About this task -> Whenever a picture appears, leave it out while repeating all the other data exactly.

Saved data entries
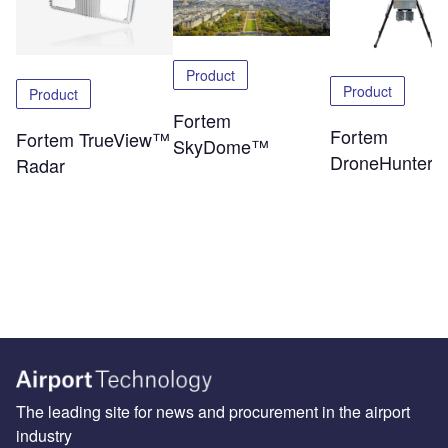
Product
Product
Product
Fortem
Fortem
Fortem TrueView™
SkyDome™
DroneHunter
Radar
The leading site for news and procurement in the airport
industry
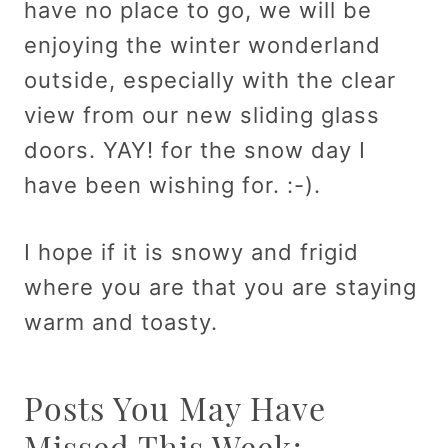
have no place to go, we will be
enjoying the winter wonderland
outside, especially with the clear
view from our new sliding glass
doors. YAY! for the snow day I
have been wishing for. :-).
I hope if it is snowy and frigid
where you are that you are staying
warm and toasty.
Posts You May Have
Missed This Week:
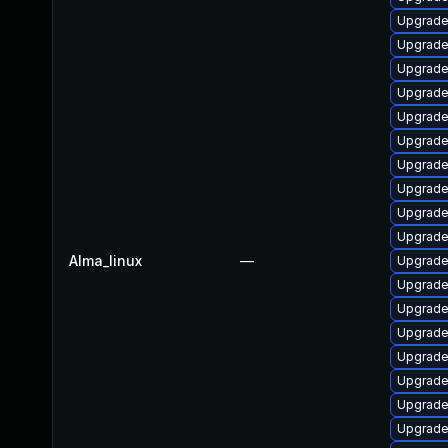
Upgrade 
Upgrade
Upgrade 
Upgrad
Upgrade
Upgrade
Upgrade
Upgrade 
Upgrade
Upgrade 
Alma_linux
—
Upgrade
Upgrad
Upgrade
Upgrade
Upgrade 
Upgrad
Upgrade
Upgrade 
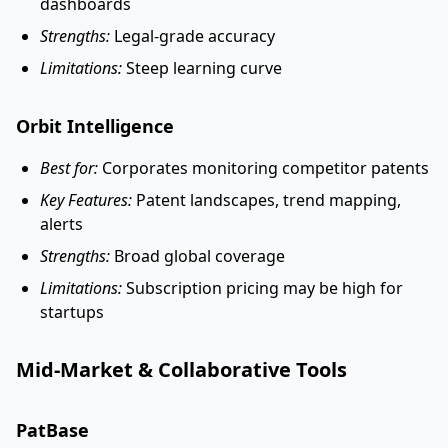
dashboards
Strengths:
Legal-grade accuracy
Limitations:
Steep learning curve
Orbit Intelligence
Best for:
Corporates monitoring competitor patents
Key Features:
Patent landscapes, trend mapping,
alerts
Strengths:
Broad global coverage
Limitations:
Subscription pricing may be high for
startups
Mid-Market & Collaborative Tools
PatBase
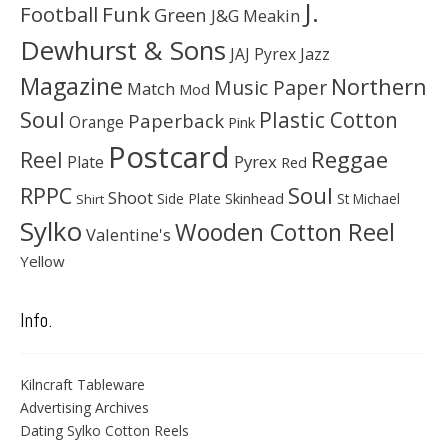
J.
Football
Funk
Green
J&G Meakin
Dewhurst & Sons
JAJ Pyrex
Jazz
Magazine
Northern
Music Paper
Match
Mod
Soul
Plastic Cotton
Paperback
Orange
Pink
Postcard
Reggae
Reel
Pyrex
Plate
Red
Soul
RPPC
Shoot
Skinhead
Side Plate
St Michael
Shirt
Sylko
Wooden Cotton Reel
Valentine's
Yellow
Info.
Kilncraft Tableware
Advertising Archives
Dating Sylko Cotton Reels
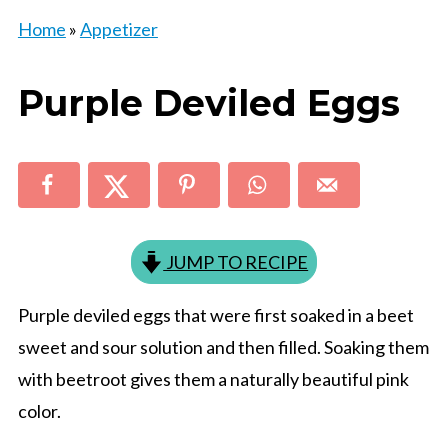
Home
»
Appetizer
Purple Deviled Eggs
JUMP TO RECIPE
Purple deviled eggs that were first soaked in a beet
sweet and sour solution and then filled. Soaking them
with beetroot gives them a naturally beautiful pink
color.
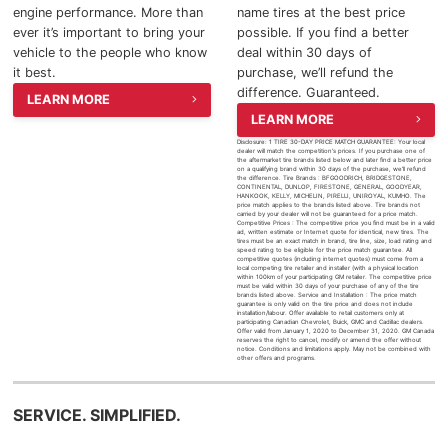
engine performance. More than
name tires at the best price
2025 Chevrolet Traverse
ever it’s important to bring your
possible. If you find a better
vehicle to the people who know
deal within 30 days of
2025 Chevrolet TrailBlazer
it best.
purchase, we’ll refund the
difference. Guaranteed.
LEARN MORE
2025 Chevrolet Corvette
LEARN MORE
Disclosure: 1 TIRE 30-DAY PRICE MATCH GUARANTEE: Your local
dealer will match the competition's prices. If you purchase one of
2025 Chevrolet Tahoe
the aftermarket tire brands listed below and later find a better price
on a qualifying brand within 30 days of the purchase, we’ll refund
the difference. Tire Brands : BFGOODRICH, BRIDGESTONE,
CONTINENTAL, DUNLOP, FIRESTONE, GENERAL, GOODYEAR,
HANKOOK, KELLY, MICHELIN, PIRELLI, UNIROYAL, KUMHO. The
2025 Chevrolet Suburban
price match applies to the brands listed above. Tire brands not
carried by your dealer will not be guaranteed for a price match.
Competitive Prices : The competitive price you find must be in a valid
ad, written estimate or Internet quote for identical, new tires. The
tires must be an exact match in brand, tire line, size, load rating and
2025 Chevrolet Colorado
speed rating to be eligible for the price match guarantee. All
competitive quotes (including internet quotes) must come from a
local competing tire retailer and installer (with a physical location
within 100km of your participating GM retailer. The competitive price
must be valid within 30 days of your purchase of any of the tire
2025 Chevrolet Blazer
brands listed above. Service and Installation : The price match
guarantee is only valid on the tire price and does not include
installation/labour. Offer available to retail customers only at
participating Canadian Chevrolet, Buick, GMC and Cadillac dealers.
Offer valid from January 1, 2020 to December 31, 2020. GM Canada
2025 Chevrolet Blazer EV
reserves the right to cancel, modify or amend the offer without
notice. Conditions and limitations apply. May not be combined with
other offers and programs.
2025 Chevrolet Silverado EV
SERVICE. SIMPLIFIED.
2025 Chevrolet Silverado 1500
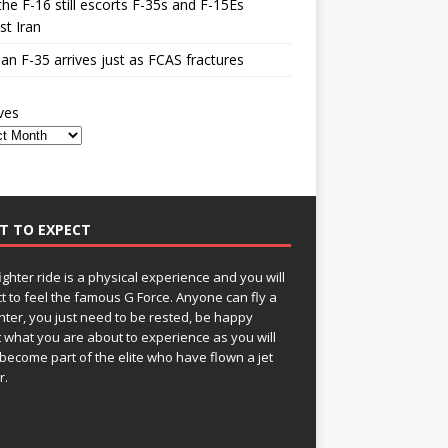
he F-16 still escorts F-35s and F-15Es
st Iran
n F-35 arrives just as FCAS fractures
ves
T TO EXPECT
fighter ride is a physical experience and you will
t to feel the famous G Force. Anyone can fly a
ghter, you just need to be rested, be happy
 what you are about to experience as you will
become part of the elite who have flown a jet
r.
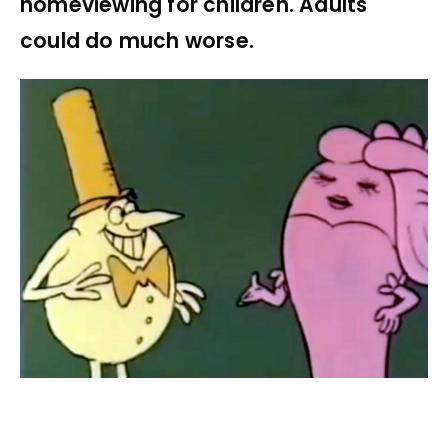
homeviewing for children. Adults
could do much worse.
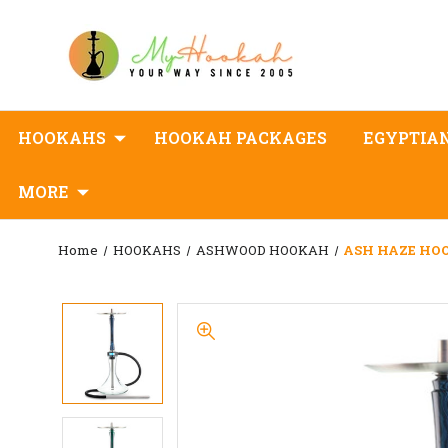
HOOKAHS
HOOKAH PACKAGES
EGYPTIA
MORE
Home
HOOKAHS
ASHWOOD HOOKAH
ASH HAZE HOO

Output of the task ->
Product
Product
Product
Fortem
Fortem
Fortem TrueView™
SkyDome™
DroneHunter
Radar
The leading site for news and procurement in the airport
industry
have no place to go, we will be
enjoying the winter wonderland
outside, especially with the clear
view from our new sliding glass
doors. YAY! for the snow day I
have been wishing for. :-).
I hope if it is snowy and frigid
where you are that you are staying
warm and toasty.
Posts You May Have
Missed This Week:
Upgrade 
Upgrade
Upgrade 
Upgrad
Upgrade
Upgrade
Upgrade
Upgrade 
Upgrade
Upgrade 
Alma_linux
—
Upgrade
Upgrad
Upgrade
Upgrade
Upgrade 
Upgrad
Upgrade
Upgrade 
dashboards
Strengths:
Legal-grade accuracy
Limitations:
Steep learning curve
Orbit Intelligence
Best for:
Corporates monitoring competitor patents
Key Features:
Patent landscapes, trend mapping,
alerts
Strengths:
Broad global coverage
Limitations:
Subscription pricing may be high for
startups
Mid-Market & Collaborative Tools
PatBase
J.
Football
Funk
Green
J&G Meakin
Dewhurst & Sons
JAJ Pyrex
Jazz
Magazine
Northern
Music Paper
Match
Mod
Soul
Plastic Cotton
Paperback
Orange
Pink
Postcard
Reggae
Reel
Pyrex
Plate
Red
Soul
RPPC
Shoot
Skinhead
Side Plate
St Michael
Shirt
Sylko
Wooden Cotton Reel
Valentine's
Yellow
Info.
Kilncraft Tableware
Advertising Archives
Dating Sylko Cotton Reels
Home
»
Appetizer
Purple Deviled Eggs
JUMP TO RECIPE
Purple deviled eggs that were first soaked in a beet
sweet and sour solution and then filled. Soaking them
with beetroot gives them a naturally beautiful pink
color.
engine performance. More than
name tires at the best price
2025 Chevrolet Traverse
ever it’s important to bring your
possible. If you find a better
vehicle to the people who know
deal within 30 days of
2025 Chevrolet TrailBlazer
it best.
purchase, we’ll refund the
difference. Guaranteed.
LEARN MORE
2025 Chevrolet Corvette
LEARN MORE
Disclosure: 1 TIRE 30-DAY PRICE MATCH GUARANTEE: Your local
dealer will match the competition's prices. If you purchase one of
2025 Chevrolet Tahoe
the aftermarket tire brands listed below and later find a better price
on a qualifying brand within 30 days of the purchase, we’ll refund
the difference. Tire Brands : BFGOODRICH, BRIDGESTONE,
CONTINENTAL, DUNLOP, FIRESTONE, GENERAL, GOODYEAR,
HANKOOK, KELLY, MICHELIN, PIRELLI, UNIROYAL, KUMHO. The
2025 Chevrolet Suburban
price match applies to the brands listed above. Tire brands not
carried by your dealer will not be guaranteed for a price match.
Competitive Prices : The competitive price you find must be in a valid
ad, written estimate or Internet quote for identical, new tires. The
tires must be an exact match in brand, tire line, size, load rating and
2025 Chevrolet Colorado
speed rating to be eligible for the price match guarantee. All
competitive quotes (including internet quotes) must come from a
local competing tire retailer and installer (with a physical location
within 100km of your participating GM retailer. The competitive price
must be valid within 30 days of your purchase of any of the tire
2025 Chevrolet Blazer
brands listed above. Service and Installation : The price match
guarantee is only valid on the tire price and does not include
installation/labour. Offer available to retail customers only at
participating Canadian Chevrolet, Buick, GMC and Cadillac dealers.
Offer valid from January 1, 2020 to December 31, 2020. GM Canada
2025 Chevrolet Blazer EV
reserves the right to cancel, modify or amend the offer without
notice. Conditions and limitations apply. May not be combined with
other offers and programs.
2025 Chevrolet Silverado EV
SERVICE. SIMPLIFIED.
2025 Chevrolet Silverado 1500
he F-16 still escorts F-35s and F-15Es
st Iran
n F-35 arrives just as FCAS fractures
ves
T TO EXPECT
fighter ride is a physical experience and you will
t to feel the famous G Force. Anyone can fly a
ghter, you just need to be rested, be happy
 what you are about to experience as you will
become part of the elite who have flown a jet
r.
homeviewing for children. Adults
could do much worse.
HOOKAHS
HOOKAH PACKAGES
EGYPTIA
MORE
Home
HOOKAHS
ASHWOOD HOOKAH
ASH HAZE HOO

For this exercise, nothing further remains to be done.